Forty members of the TFG’s cabinet resigned in July in protest at Prime Minister Ali Mohamed Gedi’s decision to deploy Ethiopian troops in Somalia in an attempt to prop up his increasingly impotent regime. The resignations followed Gedi’s government narrowly surviving a motion of non-confidence over his failure to exert control in the country. After a visit from the Ethiopian foreign minister, Yusuf and Gedi are now attempting to put together another cabinet, but they are clearly totally discredited.

Washington’s reckless policy towards Somalia is not determined by the presence of alleged Al Qaeda terrorists in Mogadishu, but by geopolitical considerations and the existence of considerable mineral resources in the poverty-stricken country. This was the central issue too in 1993, when 20,000 US troops were sent to Somalia in an undeclared war disguised as a “humanitarian” mission against Somalia’s warlords. American forces shot down hundreds of innocent civilians in Mogadishu with helicopter gunfire. The city’s population as a whole fought back, temporarily uniting even the warring clan factions, and the result was in ignominious humiliation and retreat for the US.
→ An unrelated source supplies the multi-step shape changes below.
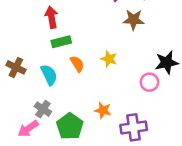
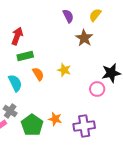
red arrow: (51, 17) -> (17, 36), turned 30
brown star: (134, 20) -> (84, 38), turned 30
orange star: (103, 110) -> (55, 119), moved

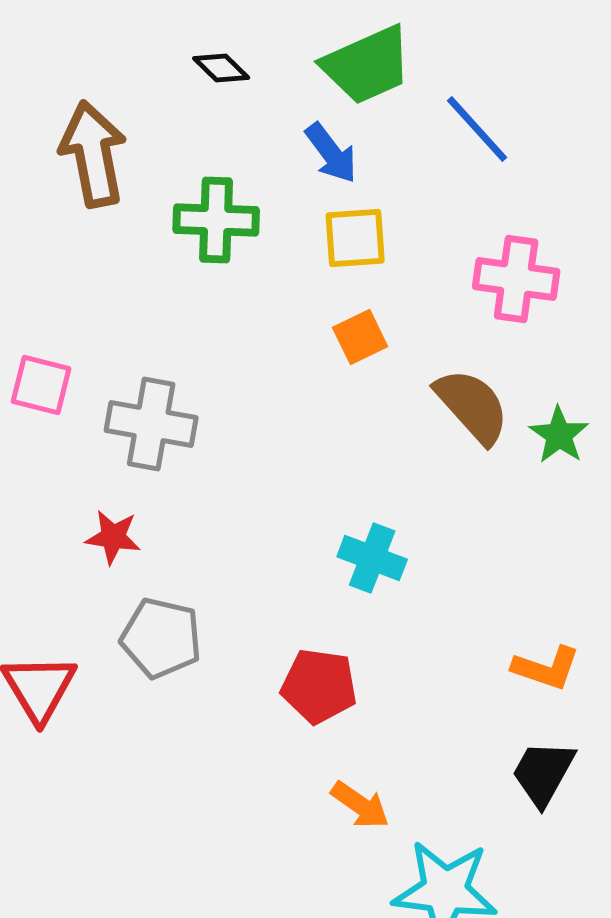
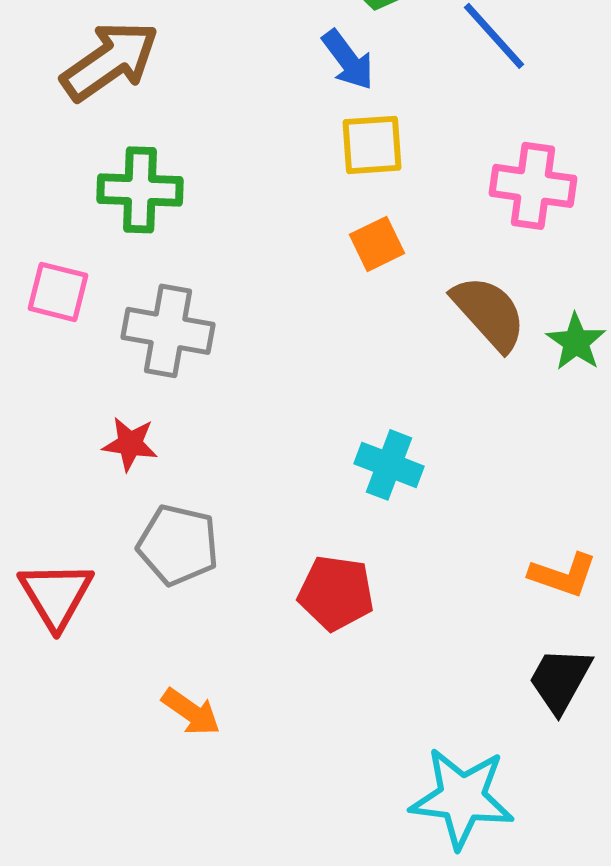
brown arrow: (93, 154) -> (110, 61), turned 66
green cross: (216, 220) -> (140, 190), moved
orange arrow: (360, 805) -> (191, 712), moved

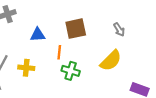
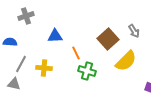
brown square: (76, 29) -> (108, 39), moved, turned -30
orange line: (59, 52) -> (76, 53), turned -32

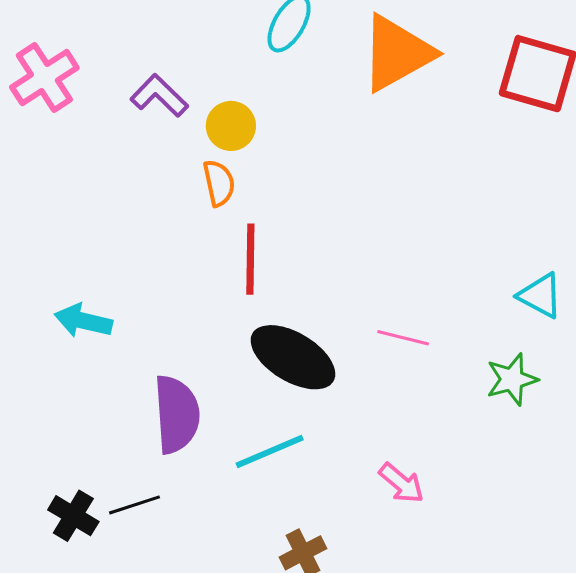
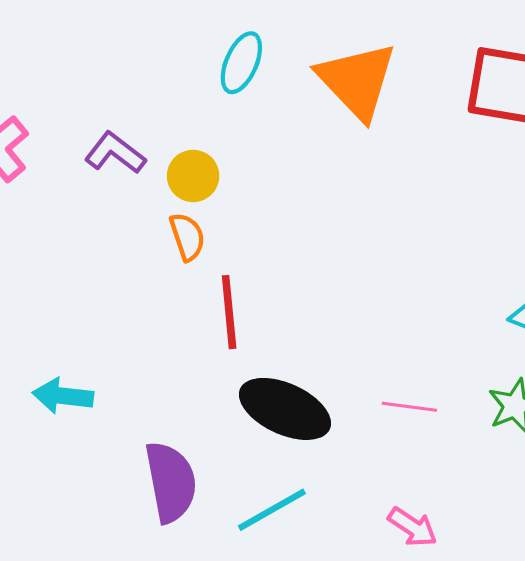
orange triangle: (397, 53) -> (357, 81), turned -38
pink line: (403, 338) -> (409, 407), moved

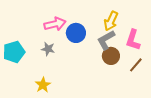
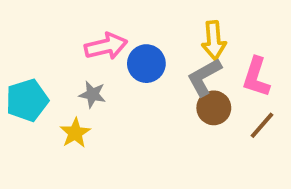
yellow arrow: (111, 21) -> (214, 40), turned -30
yellow star: (43, 85) -> (75, 133), moved

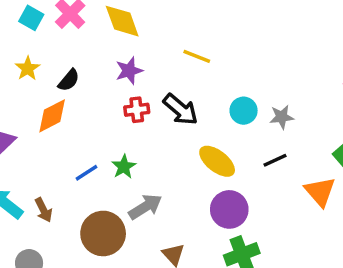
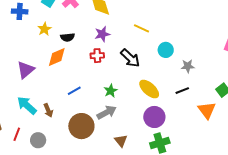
black semicircle: (69, 80) -> (68, 37), turned 40
red cross: (137, 110) -> (97, 56), moved
cyan circle: (244, 111) -> (166, 50), moved
green star: (124, 167) -> (111, 91), moved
Somalia is strategically located in the Horn of Africa, which dominates the sea lanes of the Red Sea and the Gulf of Aden, the key corridors between the Middle East and Africa. A great many of the world’s oil tankers pass by, particularly European and Chinese. Somalia has the longest coastline in Africa, stretching from Kenya in the south to Djibouti in the north (where a large US task force is now based).

In addition to its geographically critical location, Somalia has uranium, iron ore, tin, gypsum, bauxite, copper, salt, natural gas and potentially huge oil reserves. An article in the Los Angeles Times in January 1993 reported that tens of millions of acres, nearly two thirds of Somalia, were allocated to four American oil giants in the final years before President Siad Barre was overthrown: Conoco, Phillips, (now ConocoPhillips), Amoco (now BP), and Chevron. No doubt these corporations would like to reclaim their interests.

More recently, in February 2001, TotalFinaElf signed an agreement with the then-transitional government to explore for oil in the Indian Ocean off the southern coast between Merca and Kismayo, 120-500 km south of Mogadishu. In October 2005, Australia-based Range Resources acquired a 50.1 percent share of exclusive exploration rights in Puntland’s natural resources. Prime Minister Gedi responded by warning foreign firms against signing oil exploration contracts with local officials, saying that such agreements were invalid, as only the TFG had the power to negotiate the sale of mineral and oil rights.